In the previous earnings call for Così’s fourth quarter, the company laid out three initiatives to drive same-store sales and profitability in 2012: improving food quality while simplifying the menu, simplifying and improving operations, and controlling costs.
Stutz said a remodeling program designed to improve customer throughput and operations, as well as allow for a slimmed-down menu, already has been completed in the Chicago market. Most of the reimaged restaurants are logging double-digit sales increases, she said, making refurbishing locations a top priority for Così in the near term.
“I have to admit there are some restaurants that I’m not proud of how they look to our guests,” Stutz said. “Many of our company restaurants are worn and tired. Last fall, the Chicago market was refreshed and reimaged, with a warmer ambience, more colorful environment and improved training.sales are up, lunch sales are up and dinner sales are up.”

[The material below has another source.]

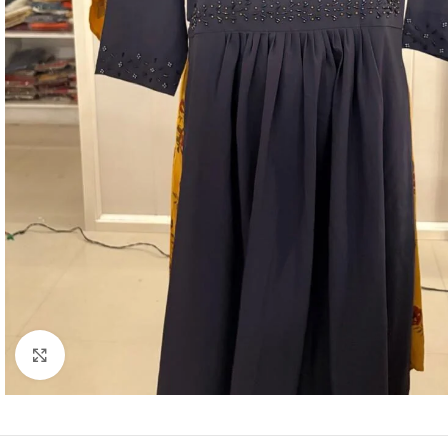
Click to enlarge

The approximate cost to reimage the restaurants averaged about $75,000, she added. Stutz also said the remodeling program would continue next in the New York City market.
“Where we have the flexibility, we’ll look to do more refresh work, because it has validated itself,” said Koziel. “To put together a full-blown refresh plan is part of our desire to move faster forward.”
Stutz added that the chain’s menu has reduced the number of items by about 15 percent this year, with further streamlining yet to occur. Four new menu items will roll out over the next four weeks, she said, including the Tuscan PestoSandwich, the Prosciutto and Roasted Veggie Melt limited-time offer, and two tossed Asian salads topped with either shrimp or salmon.
Rights offering in future
Così Inc.’s leaders said the company would pursue a rights offering of its common stock next week, hoping to raise about $15 million to fund further reimaging efforts and unit growth.
“We believe that $15 million is the right number to support the growth of our business going forward,” Stutz said. “We’ve been clear with our franchise community that we want to be a stronger franchisor for them, we want to defend our core markets, and we want to become a growth company again. Once we do those, it puts us in a better position to attract new franchisees to Così.”
A few securities analysts participating in the conference call questioned why the company would opt for a rights offering, diluting the value of current shares, rather than pursue growth capital through other means like master-franchise agreements, area development deals or joint ventures. But Stutz and Koziel reiterated that the rights offering would be the right long-term move, despite the dilution shareholders would receive in the near term.
Five of the company’s executives and outside directors have agreed to purchase shares in the rights offering that would yield more than $1.6 million, Così Inc. previously disclosed.
Deerfield, Ill.-based Così operates 80 company-owned locations and franchises another 54 restaurants in 17 states, the District of Columbia and the United Arab Emirates.